Indexing allows converting raw document collection into easily searchable representation. Web searching by Google or Yahoo provides sub-second response time which is made possible by efficient indexing of web-pages over the entire Web. Indexing process gets challenging when the scale gets bigger. Parallel techniques, such as MapReduce framework can assist in efficient large-scale indexing process.
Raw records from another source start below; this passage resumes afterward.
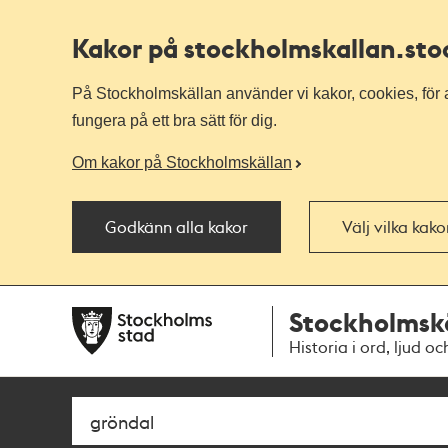
Kakor på stockholmskallan
.st
På Stockholmskällan använder vi kakor, cookies, för a
fungera på ett bra sätt för dig.
Om kakor på Stockholmskällan
Godkänn alla kakor
Välj vilka kak
Till
Till
Stockholmsk
navigationen
huvudinnehållet
Historia i ord, ljud oc
Sök
Fritextsök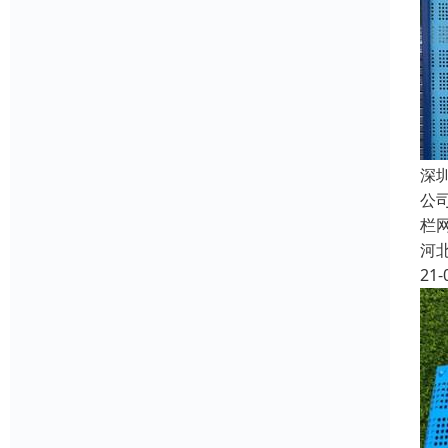
深
公
栏
河
21-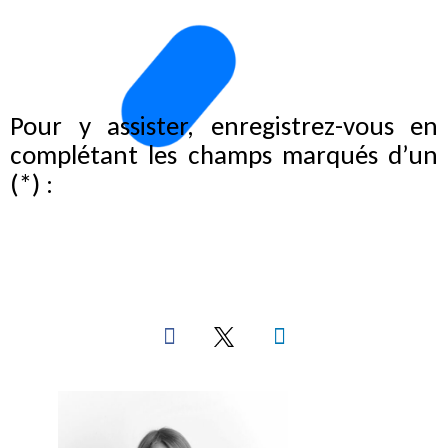
Pour y assister, enregistrez-vous en
complétant les champs marqués d’un
(*) :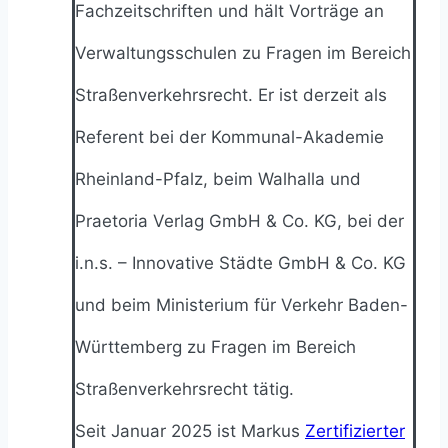
Fachzeitschriften und hält Vorträge an
Verwaltungsschulen zu Fragen im Bereich
Straßenverkehrsrecht. Er ist derzeit als
Referent bei der Kommunal-Akademie
Rheinland-Pfalz, beim Walhalla und
Praetoria Verlag GmbH & Co. KG, bei der
i.n.s. – Innovative Städte GmbH & Co. KG
und beim Ministerium für Verkehr Baden-
Württemberg zu Fragen im Bereich
Straßenverkehrsrecht tätig.
Seit Januar 2025 ist Markus
Zertifizierter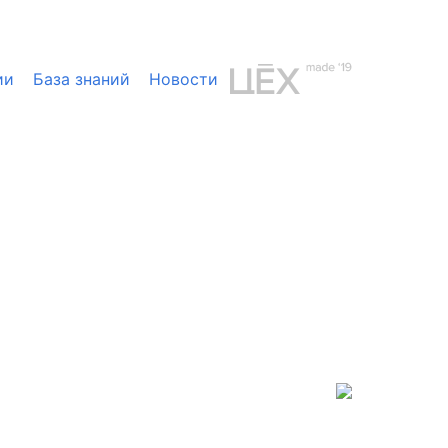
ии
База знаний
Новости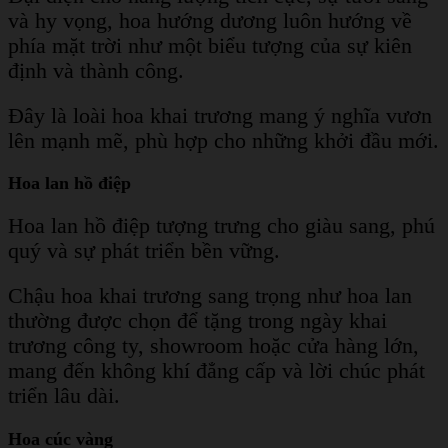
và hy vọng, hoa hướng dương luôn hướng về
phía mặt trời như một biểu tượng của sự kiên
định và thành công.
Đây là loài hoa khai trương mang ý nghĩa vươn
lên mạnh mẽ, phù hợp cho những khởi đầu mới.
Hoa lan hồ điệp
Hoa lan hồ điệp tượng trưng cho giàu sang, phú
quý và sự phát triển bền vững.
Chậu hoa khai trương sang trọng như hoa lan
thường được chọn để tặng trong ngày khai
trương công ty, showroom hoặc cửa hàng lớn,
mang đến không khí đẳng cấp và lời chúc phát
triển lâu dài.
Hoa cúc vàng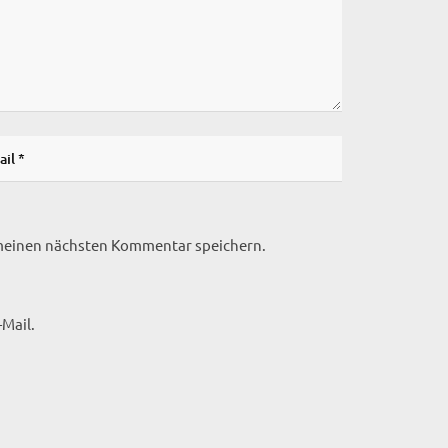
 meinen nächsten Kommentar speichern.
Mail.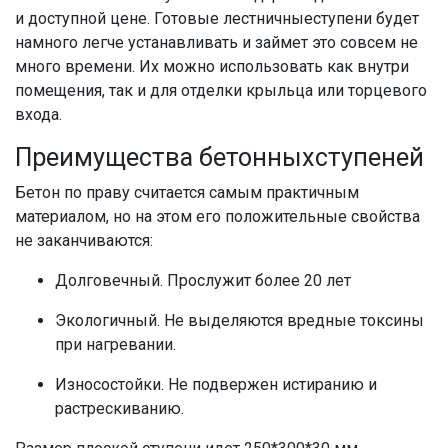
и доступной
цене
.
Готовые лестничные
ступени
будет
намного легче устанавливать и займет это совсем не
много времени. Их можно использовать как внутри
помещения, так и для отделки
крыльца
или торцевого
входа.
Преимущества
бетонных
ступеней
Бетон
по праву считается самым практичным
материалом, но на этом его положительные свойства
не заканчиваются:
Долговечный. Прослужит более 20 лет
Экологичный. Не выделяются вредные токсины
при нагревании.
Износостойки. Не подвержен истиранию и
растрескиванию.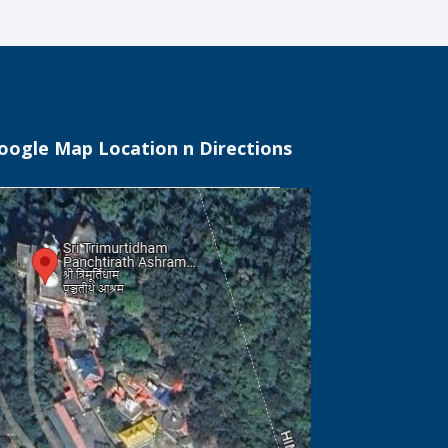
oogle Map Location n Directions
We target at the problem of large-scale indexing of documents with specific structure. We propose SciPDFindexer, system for indexing and querying scientific papers in PDF using MapReduce programming model in a distributed system. Unlike Web search engines, our target domain is scientific papers, which has pre-defined structure, such as title, abstract, sections, references. Our proposed system enables parsing large number of scientific papers in PDF recreating their structure and performing efficient distributed indexing with MapReduce framework in a cluster of nodes. Our contributions are distributed indexing scheme suitable for scientific articles’ structures and corresponding full-functional implementation which includes parsing, indexing, querying logics. We show the difference of our scheme from distributed indexing scheme described in the original MapReduce paper. And we describe each part of the system in detail, particularly, besides indexing scheme we show our proposed PDF parsing logic for scientific articles and ranking model used in our system.
We conducted three types of experimental evaluations of our system in a cluster of nodes. First, we show that our distributed indexing scheme can be parallelized efficiently and can scale with adding nodes. Second, we found optimal MapReduce parameters for our system under the given conditions. And third, we showed that our querying system provides sub-second response time for various length of queries.